Data for the task
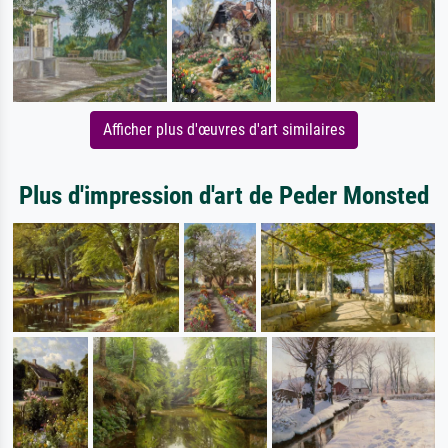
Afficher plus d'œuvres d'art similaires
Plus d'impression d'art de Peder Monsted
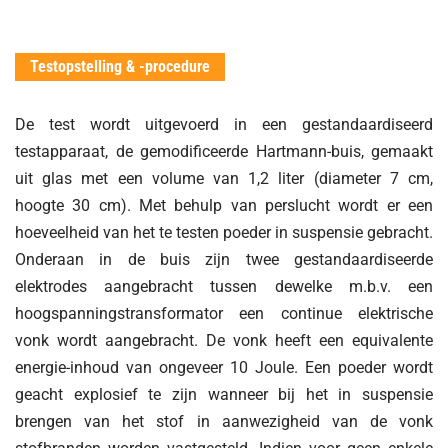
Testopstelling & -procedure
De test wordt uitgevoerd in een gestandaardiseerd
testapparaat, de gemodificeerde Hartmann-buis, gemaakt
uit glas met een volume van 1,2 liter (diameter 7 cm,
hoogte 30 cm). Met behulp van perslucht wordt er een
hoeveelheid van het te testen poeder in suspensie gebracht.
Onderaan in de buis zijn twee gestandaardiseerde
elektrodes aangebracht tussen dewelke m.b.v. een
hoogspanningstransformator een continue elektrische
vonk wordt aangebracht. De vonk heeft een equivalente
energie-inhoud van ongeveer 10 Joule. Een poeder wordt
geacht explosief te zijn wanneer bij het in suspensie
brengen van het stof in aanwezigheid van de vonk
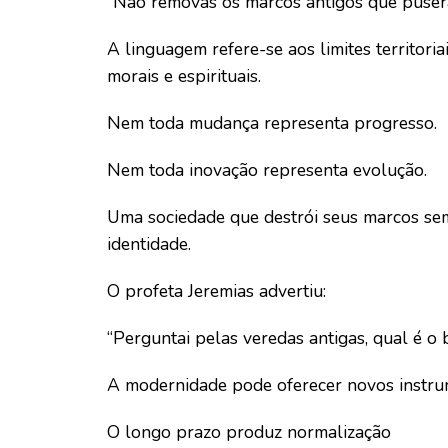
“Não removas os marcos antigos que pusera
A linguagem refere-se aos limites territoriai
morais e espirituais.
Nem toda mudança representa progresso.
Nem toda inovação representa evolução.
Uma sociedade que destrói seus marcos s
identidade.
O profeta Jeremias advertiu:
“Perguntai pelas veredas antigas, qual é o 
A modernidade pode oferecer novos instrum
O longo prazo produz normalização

Work instruction
Pick out every line above that contains the word "representa" and copy it.

Answer to the problem
Nem toda mudança representa progresso.
Nem toda inovação representa evolução.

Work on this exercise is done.